Après extraction de l'ADN contenu dans les échantillons, trois marqueurs génétiques des élasmobranches ont été testés pour l'amplification PCR et l'inventaire par metabarcoding : Shark_miniCOI (Fields et al. 2015), Elas01 (Miya et al. 2015) et Elas02 (Taberlet et al. 2018). En parallèle, six couples d'amorces spécifiques ont été conçus ou optimisés in silico puis testés in vitro pour la détection par qPCR de quatre espèces de requins et deux espèces de raies, choisies selon leur statut sur la liste rouge des espèces menacées établie par l'Union Internationale pour la Conservation de la Nature (UICN).

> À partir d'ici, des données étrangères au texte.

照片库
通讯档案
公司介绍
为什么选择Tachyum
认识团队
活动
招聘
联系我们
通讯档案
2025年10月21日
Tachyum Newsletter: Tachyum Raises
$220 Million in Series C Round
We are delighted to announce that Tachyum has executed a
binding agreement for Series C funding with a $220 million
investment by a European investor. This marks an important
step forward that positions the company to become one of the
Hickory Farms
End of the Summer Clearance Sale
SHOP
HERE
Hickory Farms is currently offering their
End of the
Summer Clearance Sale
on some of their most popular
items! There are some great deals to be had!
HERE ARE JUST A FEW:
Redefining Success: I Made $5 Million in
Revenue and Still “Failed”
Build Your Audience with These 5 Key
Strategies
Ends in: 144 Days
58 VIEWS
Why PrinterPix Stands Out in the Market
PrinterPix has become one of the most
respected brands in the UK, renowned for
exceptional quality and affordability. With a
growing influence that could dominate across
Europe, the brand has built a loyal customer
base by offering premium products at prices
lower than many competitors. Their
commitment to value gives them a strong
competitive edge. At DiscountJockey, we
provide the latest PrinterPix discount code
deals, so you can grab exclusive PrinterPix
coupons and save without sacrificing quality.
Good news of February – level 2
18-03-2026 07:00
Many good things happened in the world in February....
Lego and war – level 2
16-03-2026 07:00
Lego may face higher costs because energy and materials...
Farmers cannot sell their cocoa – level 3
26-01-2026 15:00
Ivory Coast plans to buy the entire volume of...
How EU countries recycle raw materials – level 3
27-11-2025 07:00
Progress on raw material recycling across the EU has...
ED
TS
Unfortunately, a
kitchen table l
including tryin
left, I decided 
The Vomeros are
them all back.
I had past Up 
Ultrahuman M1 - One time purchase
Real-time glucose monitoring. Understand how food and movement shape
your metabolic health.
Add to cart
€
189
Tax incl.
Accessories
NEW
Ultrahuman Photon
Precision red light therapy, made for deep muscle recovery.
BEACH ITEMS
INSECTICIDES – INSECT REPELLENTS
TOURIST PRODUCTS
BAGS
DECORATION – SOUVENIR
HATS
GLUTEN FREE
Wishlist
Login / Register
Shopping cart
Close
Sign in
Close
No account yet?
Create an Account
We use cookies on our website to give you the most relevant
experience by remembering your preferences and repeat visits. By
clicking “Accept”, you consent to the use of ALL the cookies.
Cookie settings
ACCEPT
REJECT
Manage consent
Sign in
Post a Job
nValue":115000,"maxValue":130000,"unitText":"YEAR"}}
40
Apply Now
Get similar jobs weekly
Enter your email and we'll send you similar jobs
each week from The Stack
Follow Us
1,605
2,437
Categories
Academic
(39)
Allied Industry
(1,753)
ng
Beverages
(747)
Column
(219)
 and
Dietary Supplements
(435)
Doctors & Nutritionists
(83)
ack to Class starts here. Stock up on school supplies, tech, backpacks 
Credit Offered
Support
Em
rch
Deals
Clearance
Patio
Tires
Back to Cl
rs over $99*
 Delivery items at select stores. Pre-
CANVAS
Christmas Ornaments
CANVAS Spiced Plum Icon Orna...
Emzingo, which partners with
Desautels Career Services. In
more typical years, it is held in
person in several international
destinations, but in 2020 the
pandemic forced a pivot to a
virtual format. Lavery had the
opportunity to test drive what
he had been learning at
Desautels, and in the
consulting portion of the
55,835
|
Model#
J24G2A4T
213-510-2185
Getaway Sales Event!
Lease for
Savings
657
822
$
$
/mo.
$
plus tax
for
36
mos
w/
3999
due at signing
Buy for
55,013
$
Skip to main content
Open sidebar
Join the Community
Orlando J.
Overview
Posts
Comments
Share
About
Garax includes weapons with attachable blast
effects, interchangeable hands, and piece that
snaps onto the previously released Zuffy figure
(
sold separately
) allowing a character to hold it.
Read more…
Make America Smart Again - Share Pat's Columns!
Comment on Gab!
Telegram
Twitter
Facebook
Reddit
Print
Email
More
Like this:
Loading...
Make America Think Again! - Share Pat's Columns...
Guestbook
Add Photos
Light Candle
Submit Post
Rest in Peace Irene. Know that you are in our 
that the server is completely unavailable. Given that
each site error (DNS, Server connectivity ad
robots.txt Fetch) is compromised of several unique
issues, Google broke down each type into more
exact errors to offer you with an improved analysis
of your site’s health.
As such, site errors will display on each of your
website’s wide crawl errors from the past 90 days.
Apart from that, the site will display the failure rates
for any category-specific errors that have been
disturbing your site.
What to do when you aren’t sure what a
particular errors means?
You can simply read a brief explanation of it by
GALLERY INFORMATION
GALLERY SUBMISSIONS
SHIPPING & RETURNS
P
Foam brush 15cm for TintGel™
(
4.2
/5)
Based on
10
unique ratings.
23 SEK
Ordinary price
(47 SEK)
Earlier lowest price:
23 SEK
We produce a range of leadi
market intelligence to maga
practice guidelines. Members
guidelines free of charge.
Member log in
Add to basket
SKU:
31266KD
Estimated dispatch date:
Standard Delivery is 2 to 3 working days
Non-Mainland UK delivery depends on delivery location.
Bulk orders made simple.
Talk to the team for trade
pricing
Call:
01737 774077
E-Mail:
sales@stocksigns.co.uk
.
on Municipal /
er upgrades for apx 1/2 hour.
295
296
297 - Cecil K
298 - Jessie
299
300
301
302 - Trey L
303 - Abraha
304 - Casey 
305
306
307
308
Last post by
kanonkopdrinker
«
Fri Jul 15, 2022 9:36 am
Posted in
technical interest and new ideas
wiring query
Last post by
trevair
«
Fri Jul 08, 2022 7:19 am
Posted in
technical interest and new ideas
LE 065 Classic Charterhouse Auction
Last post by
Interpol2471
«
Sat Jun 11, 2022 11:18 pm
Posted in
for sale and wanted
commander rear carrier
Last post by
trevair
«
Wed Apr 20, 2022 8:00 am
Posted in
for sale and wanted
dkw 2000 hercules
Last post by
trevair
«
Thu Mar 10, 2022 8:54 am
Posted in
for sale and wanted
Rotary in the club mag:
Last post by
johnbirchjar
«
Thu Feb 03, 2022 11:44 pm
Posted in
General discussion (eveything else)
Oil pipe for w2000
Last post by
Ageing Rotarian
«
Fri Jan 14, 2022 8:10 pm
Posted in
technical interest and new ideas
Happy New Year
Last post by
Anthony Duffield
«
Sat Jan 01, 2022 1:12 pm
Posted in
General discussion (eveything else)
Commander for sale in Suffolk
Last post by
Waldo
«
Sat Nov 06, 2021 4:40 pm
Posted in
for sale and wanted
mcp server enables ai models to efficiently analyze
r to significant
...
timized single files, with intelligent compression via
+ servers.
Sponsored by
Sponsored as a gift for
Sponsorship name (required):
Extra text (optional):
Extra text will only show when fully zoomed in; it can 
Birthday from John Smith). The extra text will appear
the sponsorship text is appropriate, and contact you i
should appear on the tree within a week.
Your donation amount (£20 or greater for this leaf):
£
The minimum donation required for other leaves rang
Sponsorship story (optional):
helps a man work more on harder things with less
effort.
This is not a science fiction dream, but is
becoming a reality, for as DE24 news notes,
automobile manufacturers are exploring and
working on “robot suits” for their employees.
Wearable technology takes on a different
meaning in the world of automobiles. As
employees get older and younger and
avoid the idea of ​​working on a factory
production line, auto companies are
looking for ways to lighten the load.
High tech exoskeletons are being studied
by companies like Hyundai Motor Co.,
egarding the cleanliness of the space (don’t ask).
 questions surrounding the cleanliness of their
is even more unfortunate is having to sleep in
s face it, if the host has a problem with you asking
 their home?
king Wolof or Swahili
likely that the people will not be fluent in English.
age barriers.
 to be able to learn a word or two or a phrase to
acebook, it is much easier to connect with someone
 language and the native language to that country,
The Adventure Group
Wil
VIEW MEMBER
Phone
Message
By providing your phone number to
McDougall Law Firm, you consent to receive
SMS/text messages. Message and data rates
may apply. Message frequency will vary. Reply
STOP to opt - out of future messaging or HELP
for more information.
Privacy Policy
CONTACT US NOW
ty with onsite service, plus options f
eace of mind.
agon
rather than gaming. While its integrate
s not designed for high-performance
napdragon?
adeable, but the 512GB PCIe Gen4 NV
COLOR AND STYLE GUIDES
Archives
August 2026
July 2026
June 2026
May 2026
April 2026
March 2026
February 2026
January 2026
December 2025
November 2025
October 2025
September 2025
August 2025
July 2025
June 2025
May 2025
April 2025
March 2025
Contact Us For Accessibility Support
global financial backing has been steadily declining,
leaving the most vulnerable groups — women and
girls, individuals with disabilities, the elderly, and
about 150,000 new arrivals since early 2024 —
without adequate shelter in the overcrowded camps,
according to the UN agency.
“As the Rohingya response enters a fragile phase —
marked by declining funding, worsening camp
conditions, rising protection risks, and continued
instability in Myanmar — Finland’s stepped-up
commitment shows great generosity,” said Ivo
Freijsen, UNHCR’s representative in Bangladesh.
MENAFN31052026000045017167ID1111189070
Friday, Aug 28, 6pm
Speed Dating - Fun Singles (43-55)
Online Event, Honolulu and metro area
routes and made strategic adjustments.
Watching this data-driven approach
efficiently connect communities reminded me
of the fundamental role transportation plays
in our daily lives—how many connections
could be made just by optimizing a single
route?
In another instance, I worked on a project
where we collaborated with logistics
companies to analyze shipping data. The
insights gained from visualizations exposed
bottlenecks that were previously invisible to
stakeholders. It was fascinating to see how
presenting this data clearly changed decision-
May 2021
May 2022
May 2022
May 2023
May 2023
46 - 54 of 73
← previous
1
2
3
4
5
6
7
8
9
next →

Résultats de l'inventaire global

Les données issues du séquençage ont permis de dresser, par analyse bioinformatique, la liste des taxons identifiés pour chaque échantillon avec le nombre de séquences associées. Les cartographies ci-dessous représentent les taxons Poissons et Elasmobranches identifiés par les marqueurs Elas01 et Elas02 selon la localisation des stations :

  • Elas01 permet d'apprécier la diversité ichtyologique avec la détection de 38 familles de poissons et 114 espèces. Ce marqueur a également permis d'identifier six espèces de raies et quatre espèces de requins.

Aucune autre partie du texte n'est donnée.